Luhrmann’s point is that if women choose to make their sexuality and sex lives subordinate to religious dictates, that’s a form of empowerment. After all, Muslim women choose to wear the veil:
And yet there is an appeal in this kind of piety. The act of submission, when consciously chosen, can feel empowering, and even politically empowering. Anthropologists have seen these dynamics among Muslim women. In the 1990s, when young women in Java increasingly chose to wear veils, despite the harassment and mockery of others, the anthropologist Suzanne A. Brenner set out to understand why. She found that they saw themselves as activists: as people who were creating a new social order, free of the corruption of the West. They saw themselves as modern but godly. Choosing to submit to Islamic law made them feel powerful, independent and effective. It gave them a sense of control.
It may look to secular readers as if these women who think they are being empowered are merely deluded. But that’s not how they understand themselves.

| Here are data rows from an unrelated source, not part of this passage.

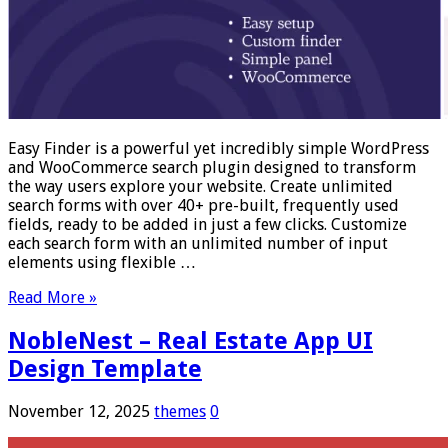
Easy Finder is a powerful yet incredibly simple WordPress
and WooCommerce search plugin designed to transform
the way users explore your website. Create unlimited
search forms with over 40+ pre-built, frequently used
fields, ready to be added in just a few clicks. Customize
each search form with an unlimited number of input
elements using flexible …
Read More »
NobleNest – Real Estate App UI
Design Template
November 12, 2025
themes
0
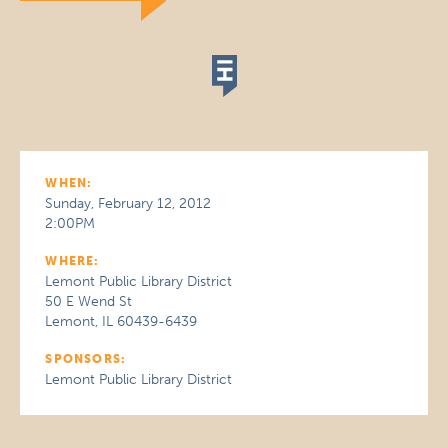
WHEN:
Sunday, February 12, 2012
2:00PM
WHERE:
Lemont Public Library District
50 E Wend St
Lemont, IL 60439-6439
SPONSORS:
Lemont Public Library District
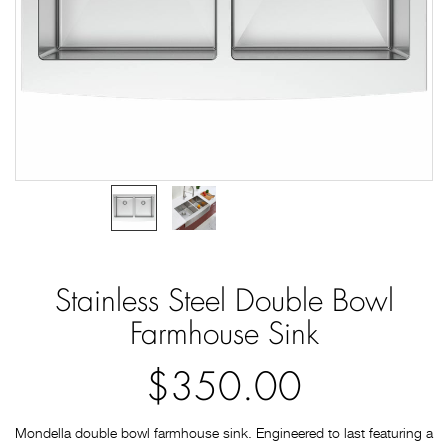
Stainless Steel Double Bowl
Farmhouse Sink
$350.00
Mondella double bowl farmhouse sink. Engineered to last featuring a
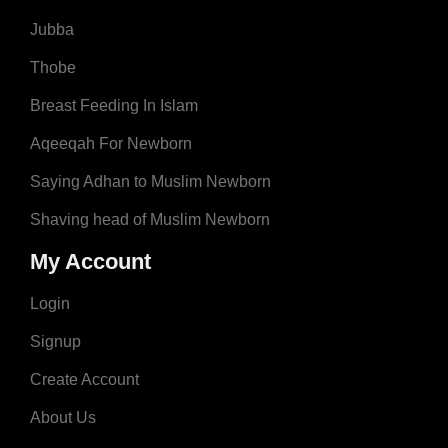
Jubba
Thobe
Breast Feeding In Islam
Aqeeqah For Newborn
Saying Adhan to Muslim Newborn
Shaving head of Muslim Newborn
My Account
Login
Signup
Create Account
About Us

I wonder, if that kind of submission is so empowering, why do so many Iranian women take off the veil when it’s “No Veil Day”, why do so many Saudi women want to drive, and why do so many Muslim woman, at risk to their lives, protest their second-class status as chattel and breeder cattle? Could it be that Luhrmann is mistaking childhood indoctrination as voluntary submission? This is religion-coddling doublespeak—submission is empowerment! Adherence to ancient norms of behavior is radical!:
Just as some newly observant Muslims see themselves as political activists, the evangelical women who buy the Christian sex manuals are also led to see themselves as political activists. Ms. DeRogatis writes: “Young people are told that they are standing up for Christ and resisting America’s sexualized culture by claiming virginity as a countercultural, radical stance.” Their choice to submit is a choice to create a new social order from within.
Indeed, that may be partly true, but it’s still screwed up, for you could consider any retrograde, pro-religious stance, like denying rights to gays, as a form of political activism that stands up to modernity (or even America’s “sexualized culture,” which includes acceptance of homosexuality).
And if you want to see something truly disturbing, especially in view of the fact that this stuff appears as a regular column in the Times, read Luhrmann’s ending, where she extols the rise of evangelical Christianity and imputes it in part to this kind of “radical” sexuality:
Evangelical churches are gaining converts more rapidly than they are losing any who grew up in the tradition. I’ve always thought that the primary appeal of these churches was the vivid immediacy of their God. The sex manuals remind us that another factor is the sense of being a countercultural activist who sets out to remake the world.
That’s heady stuff. The mainstream churches offer nothing like this edgy rebellion, this nose-thumbing at ordinary expectations. Paradoxically, it may be this invitation that makes what seems like passivity feel so effective.
“Heady stuff”? Maybe in Luhrmann’s world, but not in the world of enlightened people. What we have here is simple apologetics, and an inversion of worldview that makes Luhrmann see repression and submission as “radical acts.”
I’m not sure why the Times continues to publish this kind of stuff, but I do know this: they should allow a secularist the same type of column to counteract the drivel regularly peddled by Luhrmann.